When read top to bottom, Mina Loy’s poem “Lunar Baedeker” may sound like a story of drugs, sex, and desperation. In reality, it is an encrypted biography of part of Loy’s life, as well as symbolic of the cycles of life. Let’s start with the title, shall we?

“Lunar Baedeker,” the word ‘lunar’ means moon. It can also mean relating to the moon, but more importantly it can mean measured by the moon’s cycles. What in the world is a “Baedeker” though? Baedeker is actually one Karl Baedeker, a German who, in 1859, published a series of guidebooks. Mina Loy’s title, therefore, translates to either “a guide to the moon” or a ” a guide to the moon’s cycle or cycles.”

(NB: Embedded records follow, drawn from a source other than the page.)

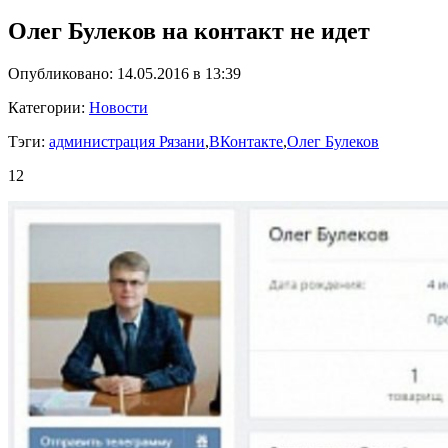
Олег Булеков на контакт не идет
Опубликовано: 14.05.2016 в 13:39
Категории:
Новости
Тэги:
администрация Рязани
,
ВКонтакте
,
Олег Булеков
12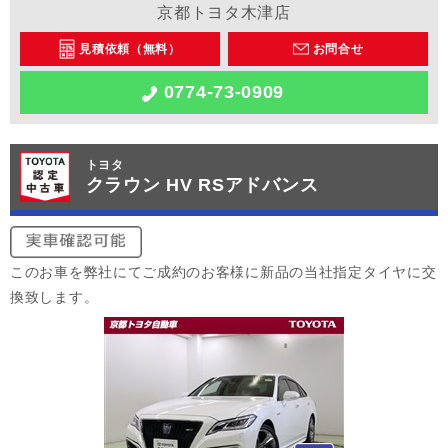
京都トヨタ木津店
見積依頼（無料）
お問合せ
0774-73-0909
トヨタ
クラウン HV RSアドバンス
このお車を弊社にてご成約のお客様に新品の当社指定タイヤに交
換致します。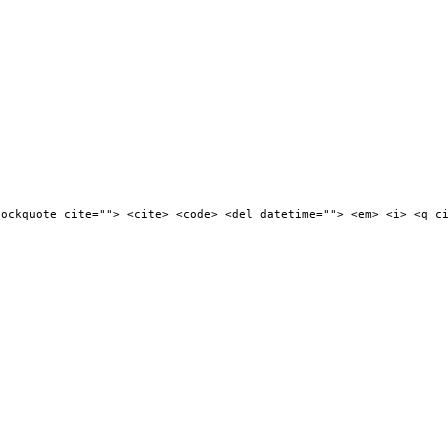
lockquote cite=""> <cite> <code> <del datetime=""> <em> <i> <q c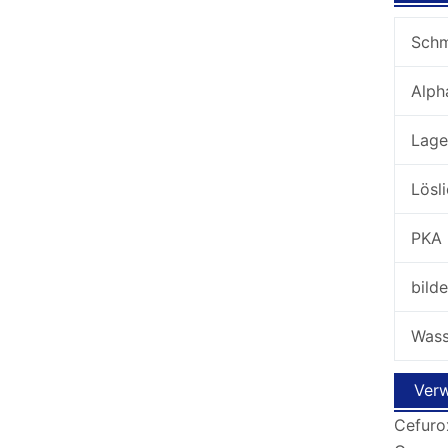
Sch
Alp
Lage
Lösl
PKA
bil
Wass
Ver
Cefurox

The first stanza is very autobiographical; it refers to Loy’s falling in love with her second husband, Fabien Avernarius Lloyd, also known as Arthur Cravan. “A silver Lucifer/ serves/ cocaine in cornucopia” Silver here can be read as a shiny, white color, or highly persuasive, or a metal that has the highest thermal and electrical conductivity. Lucifer can mean a fallen rebel or a fallen star. If you read ‘Lucifer’ as ‘star’ it fits in well with Loy’s celestial theme, but it is better construed as a fallen rebel, because Loy’s second husband, Cravan, was constantly on the run for being a draft dodger. The fact that he was silver describes him as beautiful, pure, and persuasive. The fact that silver has the highest thermal and electrical conductivity says that he had a lot of sex appeal and “sparks flew” between him and the poet. Cocaine is a highly addictive substance that causes euphoric effect. The fact that it is “served . . . in cornucopia” makes Loy sound very much like a young girl who is giddy with love and cannot get enough of her beau.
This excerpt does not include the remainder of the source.